In the car industry, underglow or ground effects lighting refers to neon or LED aftermarket car customization in which lights are attached to the underside of the chassis so that they illuminate the ground underneath the car. Underglow has become popular in car shows to add aesthetic appeal to the cars. Some US states prohibit underglow on public roads, while other countries restrict their use.

Andrew Wilson, who holds 14 patents on ground effects lighting and other products, invented it in 1987. He changed his name from "Andrew" to "They" in 2004.

Types of underglow

Neon
Neon tubes are used for the underglow. Though neon gas only produces the color red, adding other elemental gases can produce up to 150 colors. Because neon tubes are gas compressed, they tend to break often while going over speed bumps. With the neon tubes, people are more able to adjust them to follow specific rhythms like music.

LED
LEDs are light-emitting diodes which can be arranged in clusters. LEDs generally last longer than neon tubes, while LED strips are also considerably less fragile.
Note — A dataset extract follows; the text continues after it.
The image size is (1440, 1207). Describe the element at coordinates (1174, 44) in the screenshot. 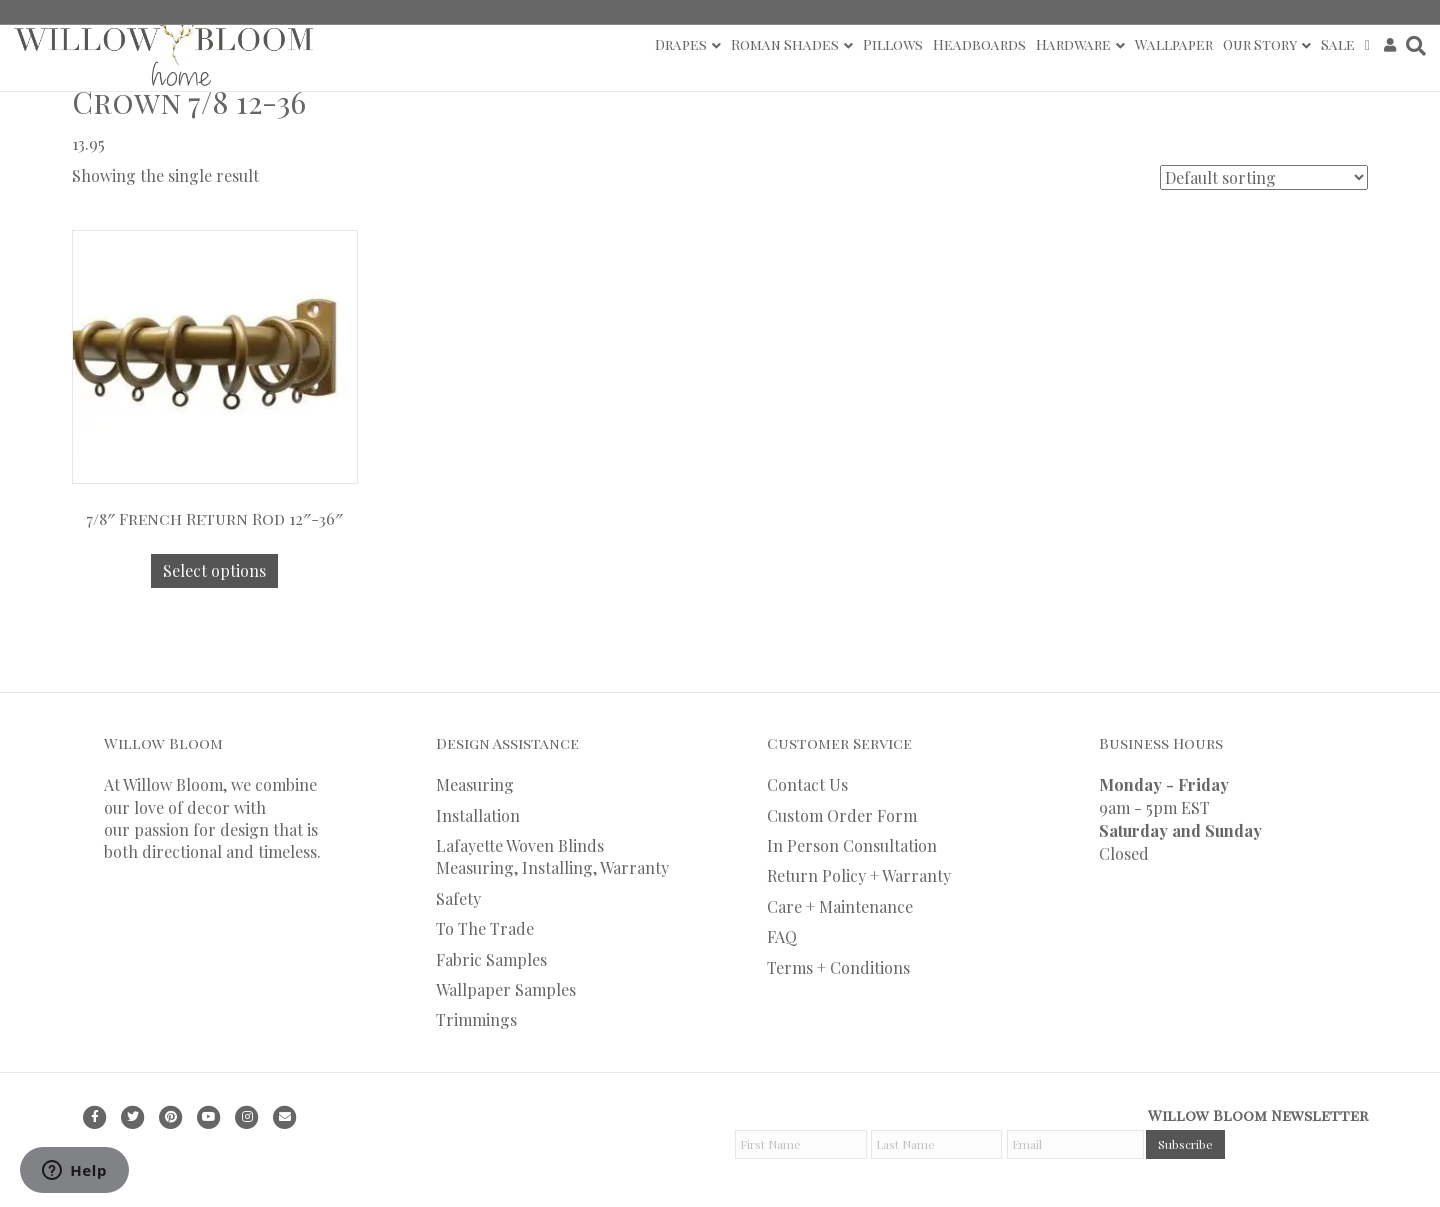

They have multi-color capabilities and can have strobe effects.

There are 3 major styles of underglow LED lights: pod style led lights, LED strips and flexible LED tubes. LED pods consist of a rigid housing containing several LED lights as well as a lens. LED strips are easy to install almost everywhere, including engine bays or air intake scoops. LED tubes produce steady light that resembles classic neon glow.
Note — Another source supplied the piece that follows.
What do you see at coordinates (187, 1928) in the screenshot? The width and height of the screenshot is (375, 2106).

Recent LED developments have led to underglow that can respond to music, draw patterns and act as courtesy lights or brake lights. Sometimes this is done via Bluetooth and a smart phone or an RF remote.

Legality

United States 
In the United States of America, certain underglow lights are illegal however this is largely based on individual states and varies state to state. Particularly the colors blue and red, as well as any kind of flashing light effects, are banned from public streets in some states as they can distract drivers or be confused with police cars. Almost all the states prohibit the colors green, red and blue because these are used for emergency purposes only. However, the laws governing the underglow of a car depend on the state. States where there is a lot of traffic and have a lot of cities have stricter regulations due to the high risk of crashes.

Ground effects lighting is illegal in the state of Michigan, Massachusetts and Maine. In California, underglow lights are allowed to be used in places other than public roads and there could be a penalty if found using them in public roads. Underglow is legal in Ohio. In Vermont, there is a penalty if underglow is turned on while driving. In Alaska, underglow lights are allowed as long as the color is white, yellow, or amber. In Florida, underglow use is not illegal, although several restrictions apply.

Canada 
Underglow or ground effects lightings are illegal in the province of Alberta, Canada. The use of these lightings are prohibited under section 4 subsection (4) of Alberta's Vehicle Equipment Regulation.

In British Columbia, Canada. Underglow is considered to be "off road" lights and must be covered with an opaque cover anytime the vehicle is on a highway, parked or being driven on public roads.

Europe 
Underglow is allowed in the UK, but color and positioning restrictions apply.